Stephen’s glad-sounding response came instantly, and Neville limped as fast as he could to where Eddie had backed up against a rubble mound and was whaling away with his cudgel. One of his opponents had a mace-like weapon and was swinging at Eddie with this. The other had a simpler club. Neither appeared to have knives or swords.

But then worked metal would be expensive,
Neville thought,
and I doubt their authorities like armed peasantry any more than ours do.

“I’m coming, Eddie!” he called, hoping that the sound of his voice would prove a distraction.

The man with the mace checked his blow, turning to face this new intruder. Although he handled his weapon with confidence, his eyes were wild. He might not have broken at the sound of his fellow’s scream, but clearly he was shaken by the appearance of these peculiar guardians.

“Who paid you, barbarian? Who paid you? Was it Pawara? I knew he’d cross us!”

All of this was gasped out between ferocious swings of his mace.
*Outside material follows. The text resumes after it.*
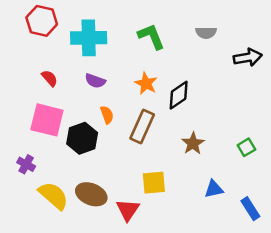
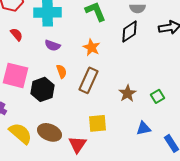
red semicircle: (50, 78) -> (16, 34), moved
black diamond: (179, 95) -> (130, 31), moved
green square: (246, 147) -> (158, 96), moved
“Pawara didn’t send us,” Neville replied, blocking some blows with his mace, dodging others. “Ra did. We have ridden the Boat of Millions of Years with Ra, and have looked on the face of Anubis, protector of the dead.”

The mace wielder looked properly terrified, but he didn’t stop fighting.

No wonder,
Neville thought.
He knows he’s damned if he dies now and goes to Osiris with this on his soul. Tomb robbing violates the Negative Confessions—and I bet he’s violated a few others, too. Better, as he sees it, to fight and hope to escape, and make amends later.